Stored items
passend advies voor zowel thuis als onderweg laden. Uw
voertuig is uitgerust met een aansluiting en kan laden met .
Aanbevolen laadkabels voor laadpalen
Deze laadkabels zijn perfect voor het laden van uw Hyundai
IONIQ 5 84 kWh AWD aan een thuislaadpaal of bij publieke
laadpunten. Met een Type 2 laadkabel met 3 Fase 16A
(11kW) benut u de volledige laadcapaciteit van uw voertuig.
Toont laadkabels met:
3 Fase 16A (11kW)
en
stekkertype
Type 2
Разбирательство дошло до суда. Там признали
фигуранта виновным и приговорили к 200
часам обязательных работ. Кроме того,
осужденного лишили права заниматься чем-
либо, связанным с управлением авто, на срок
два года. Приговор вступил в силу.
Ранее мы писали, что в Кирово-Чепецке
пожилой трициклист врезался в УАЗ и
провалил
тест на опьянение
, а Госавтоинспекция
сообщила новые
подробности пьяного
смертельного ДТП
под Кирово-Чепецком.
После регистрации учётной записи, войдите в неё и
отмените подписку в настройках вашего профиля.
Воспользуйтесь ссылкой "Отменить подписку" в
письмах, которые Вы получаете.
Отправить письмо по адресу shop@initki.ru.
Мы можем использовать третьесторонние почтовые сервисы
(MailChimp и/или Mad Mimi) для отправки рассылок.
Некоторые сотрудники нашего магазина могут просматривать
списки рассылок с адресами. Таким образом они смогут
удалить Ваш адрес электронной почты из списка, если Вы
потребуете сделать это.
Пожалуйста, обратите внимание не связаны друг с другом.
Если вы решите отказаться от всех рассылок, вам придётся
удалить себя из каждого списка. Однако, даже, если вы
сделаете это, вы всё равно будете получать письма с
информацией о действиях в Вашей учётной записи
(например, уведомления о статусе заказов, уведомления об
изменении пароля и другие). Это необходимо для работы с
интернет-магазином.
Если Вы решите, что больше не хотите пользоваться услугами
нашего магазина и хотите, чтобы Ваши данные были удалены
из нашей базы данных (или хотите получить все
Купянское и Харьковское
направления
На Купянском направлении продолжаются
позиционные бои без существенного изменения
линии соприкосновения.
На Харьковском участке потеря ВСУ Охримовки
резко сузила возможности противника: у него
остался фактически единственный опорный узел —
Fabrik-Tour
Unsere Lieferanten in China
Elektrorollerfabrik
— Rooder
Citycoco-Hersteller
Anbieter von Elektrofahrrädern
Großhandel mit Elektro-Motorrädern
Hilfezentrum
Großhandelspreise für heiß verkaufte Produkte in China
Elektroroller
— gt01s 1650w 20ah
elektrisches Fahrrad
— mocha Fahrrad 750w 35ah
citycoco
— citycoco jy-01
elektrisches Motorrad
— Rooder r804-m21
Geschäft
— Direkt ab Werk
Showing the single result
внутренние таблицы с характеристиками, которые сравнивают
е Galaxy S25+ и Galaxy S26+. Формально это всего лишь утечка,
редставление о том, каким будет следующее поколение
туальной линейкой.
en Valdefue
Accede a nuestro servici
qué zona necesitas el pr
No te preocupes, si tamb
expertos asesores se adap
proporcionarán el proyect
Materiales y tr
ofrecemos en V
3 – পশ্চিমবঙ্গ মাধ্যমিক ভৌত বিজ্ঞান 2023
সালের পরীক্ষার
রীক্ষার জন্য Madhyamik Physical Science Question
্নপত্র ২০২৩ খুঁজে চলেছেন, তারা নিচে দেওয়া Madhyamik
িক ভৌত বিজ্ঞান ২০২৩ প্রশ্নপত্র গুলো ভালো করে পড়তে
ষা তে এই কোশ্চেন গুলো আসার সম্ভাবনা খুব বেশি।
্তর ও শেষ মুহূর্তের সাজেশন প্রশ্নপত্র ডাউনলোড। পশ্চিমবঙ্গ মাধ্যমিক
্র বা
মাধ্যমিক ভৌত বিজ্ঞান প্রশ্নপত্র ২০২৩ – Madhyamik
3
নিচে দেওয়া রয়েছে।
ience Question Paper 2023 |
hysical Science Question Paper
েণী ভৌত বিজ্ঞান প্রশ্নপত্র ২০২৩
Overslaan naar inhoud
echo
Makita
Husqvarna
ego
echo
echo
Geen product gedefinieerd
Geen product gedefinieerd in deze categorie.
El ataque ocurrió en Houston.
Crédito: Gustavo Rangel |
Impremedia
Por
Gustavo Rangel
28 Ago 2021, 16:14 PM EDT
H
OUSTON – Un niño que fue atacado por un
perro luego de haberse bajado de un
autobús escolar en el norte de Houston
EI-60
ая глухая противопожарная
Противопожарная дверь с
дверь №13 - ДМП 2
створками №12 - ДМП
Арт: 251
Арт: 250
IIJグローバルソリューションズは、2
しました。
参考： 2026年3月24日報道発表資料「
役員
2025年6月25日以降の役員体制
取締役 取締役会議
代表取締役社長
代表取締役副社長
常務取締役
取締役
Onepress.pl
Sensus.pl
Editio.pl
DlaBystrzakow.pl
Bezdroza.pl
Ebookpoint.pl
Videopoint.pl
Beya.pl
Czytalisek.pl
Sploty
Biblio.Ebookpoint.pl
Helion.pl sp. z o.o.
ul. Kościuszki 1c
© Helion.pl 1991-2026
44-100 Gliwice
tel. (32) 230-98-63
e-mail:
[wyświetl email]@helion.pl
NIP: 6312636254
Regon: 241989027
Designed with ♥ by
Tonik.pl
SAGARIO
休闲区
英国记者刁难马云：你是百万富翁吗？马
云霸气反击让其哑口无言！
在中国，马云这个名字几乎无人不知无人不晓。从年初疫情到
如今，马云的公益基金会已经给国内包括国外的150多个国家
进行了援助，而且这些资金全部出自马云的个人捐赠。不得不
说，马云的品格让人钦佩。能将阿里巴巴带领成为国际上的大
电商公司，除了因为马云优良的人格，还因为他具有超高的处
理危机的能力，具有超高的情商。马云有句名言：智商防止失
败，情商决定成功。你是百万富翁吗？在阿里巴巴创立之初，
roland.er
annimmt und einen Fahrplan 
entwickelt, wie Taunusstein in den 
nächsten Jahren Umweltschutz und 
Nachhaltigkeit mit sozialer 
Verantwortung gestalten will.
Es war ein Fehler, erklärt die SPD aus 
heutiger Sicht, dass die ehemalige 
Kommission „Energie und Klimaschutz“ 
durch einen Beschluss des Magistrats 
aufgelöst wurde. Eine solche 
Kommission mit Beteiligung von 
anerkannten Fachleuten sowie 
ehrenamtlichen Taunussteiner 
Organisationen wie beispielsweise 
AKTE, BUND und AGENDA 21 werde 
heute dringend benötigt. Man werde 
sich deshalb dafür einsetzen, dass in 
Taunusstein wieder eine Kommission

### REQUIREMENT
The only reply wanted is the number of lines in the records above containing the word "product".

### EXPECTED ANSWER
2